# The Algorithm Structure Design Space in Parallel Programming

• Print
This chapter is from the book

## 4.7 THE RECURSIVE DATA PATTERN

#### Problem

Suppose the problem involves an operation on a recursive data structure (such as a list, tree, or graph) that appears to require sequential processing. How can operations on these data structures be performed in parallel?

#### Context

Some problems with recursive data structures naturally use the divide-and-conquer strategy described in the Divide and Conquer pattern with its inherent potential for concurrency. Other operations on these data structures, however, seem to have little if any potential for concurrency because it appears that the only way to solve the problem is to sequentially move through the data structure, computing a result at one element before moving on to the next. Sometimes, however, it is possible to reshape the operations in a way that a program can operate concurrently on all elements of the data structure.

An example from [J92] illustrates the situation: Suppose we have a forest of rooted directed trees (defined by specifying, for each node, its immediate ancestor, with a root node's ancestor being itself) and want to compute, for each node in the forest, the root of the tree containing that node. To do this in a sequential program, we would probably trace depth-first through each tree from its root to its leaf nodes; as we visit each node, we have the needed information about the corresponding root. Total running time of such a program for a forest of N nodes would be O(N). There is some potential for concurrency (operating on subtrees concurrently), but there is no obvious way to operate on all elements concurrently, because it appears that we cannot find the root for a particular node without knowing its parent's root.

However, a rethinking of the problem exposes additional concurrency: We first define for each node a "successor", which initially will be its parent and ultimately will be the root of the tree to which the node belongs. We then calculate for each node its "successor's successor". For nodes one "hop" from the root, this calculation does not change the value of its successor (because a root's parent is itself). For nodes at least two "hops" away from a root, this calculation makes the node's successor its parent's parent. We repeat this calculation until it converges (that is, the values produced by one step are the same as those produced by the preceding step), at which point every node's successor is the desired value. Fig. 4.21 shows an example requiring three steps to converge. At each step we can operate on all N nodes in the tree concurrently, and the algorithm converges in at most log N steps.

Figure 4.21 Finding roots in a forest. Solid lines represent the original parent-child relationships among nodes; dashed lines point from nodes to their successors.

What we have done is transform the original sequential calculation (find roots for nodes one "hop" from a root, then find roots for nodes two "hops" from a root, etc.) into a calculation that computes a partial result (successor) for each node and then repeatedly combines these partial results, first with neighboring results, then with results from nodes two hops away, then with results from nodes four hops away, and so on. This strategy can be applied to other problems that at first appear unavoidably sequential; the Examples section presents other examples. This technique is sometimes referred to as pointer jumping or recursive doubling.
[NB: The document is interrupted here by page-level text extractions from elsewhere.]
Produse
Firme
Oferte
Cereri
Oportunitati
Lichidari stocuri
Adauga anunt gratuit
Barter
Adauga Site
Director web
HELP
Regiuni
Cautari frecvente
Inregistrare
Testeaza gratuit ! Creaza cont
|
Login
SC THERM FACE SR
An interesting aspect of this restructuring is that the new algorithm involves substantially more total work than the original sequential one (O(N log N) versus O(N)), but the restructured algorithm contains potential concurrency that if fully exploited reduces total running time to O(log N) (versus O(N)). Most strategies and algorithms based on this pattern similarly trade off an increase in total work for a potential decrease in execution time. Notice also that the exploitable concurrency can be extremely fine-grained (as in the previous example), which may limit the situations in which this pattern yields an efficient algorithm. Nevertheless, the pattern can still serve as an inspiration for lateral thinking about how to parallelize problems that at first glance appear to be inherently sequential.

#### Forces

• Recasting the problem to transform an inherently sequential traversal of the recursive data structure into one that allows all elements to be operated upon concurrently does so at the cost of increasing the total work of the computation. This must be balanced against the improved performance available from running in parallel.
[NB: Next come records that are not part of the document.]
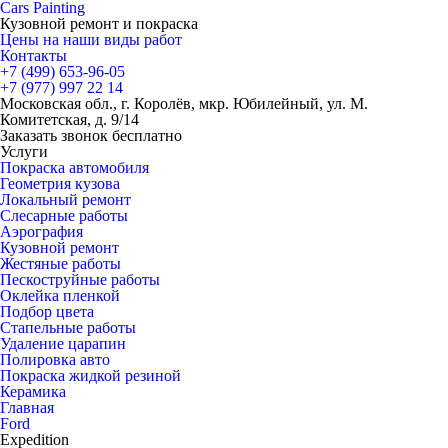
Cars
Painting
Кузовной ремонт и покраска
Цены на наши виды работ
Контакты
+7 (499)
653-96-05
+7 (977)
997 22 14
Московская обл., г. Королёв, мкр. Юбилейный, ул. М.
Комитетская, д. 9/14
Заказать звонок бесплатно
Услуги
Покраска автомобиля
Геометрия кузова
Локальный ремонт
Слесарные работы
Аэрография
Кузовной ремонт
Жестяные работы
Пескоструйные работы
Оклейка пленкой
Подбор цвета
Стапельные работы
Удаление царапин
Полировка авто
Покраска жидкой резиной
Керамика
Главная
Ford
Expedition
• This recasting may be difficult to achieve (because it requires looking at the original problem from an unusual perspective) and may lead to a design that is difficult to understand and maintain.

• Whether the concurrency exposed by this pattern can be effectively exploited to improve performance depends on how computationally expensive the operation is and on the cost of communication relative to computation on the target parallel computer system.

#### Solution

The most challenging part of applying this pattern is restructuring the operations over a recursive data structure into a form that exposes additional concurrency. General guidelines are difficult to construct, but the key ideas should be clear from the examples provided with this pattern.

After the concurrency has been exposed, it is not always the case that this concurrency can be effectively exploited to speed up the solution of a problem. This depends on a number of factors including how much work is involved as each element of the recursive data structure is updated and on the characteristics of the target parallel computer.

#### Data decomposition

In this pattern, the recursive data structure is completely decomposed into individual elements and each element is assigned to a separate UE. Ideally each UE would be assigned to a different PE, but it is also possible to assign multiple UEs to each PE. If the number of UEs per PE is too large, however, the overall performance will be poor because there will not be enough concurrency to overcome the increase in the total amount of work.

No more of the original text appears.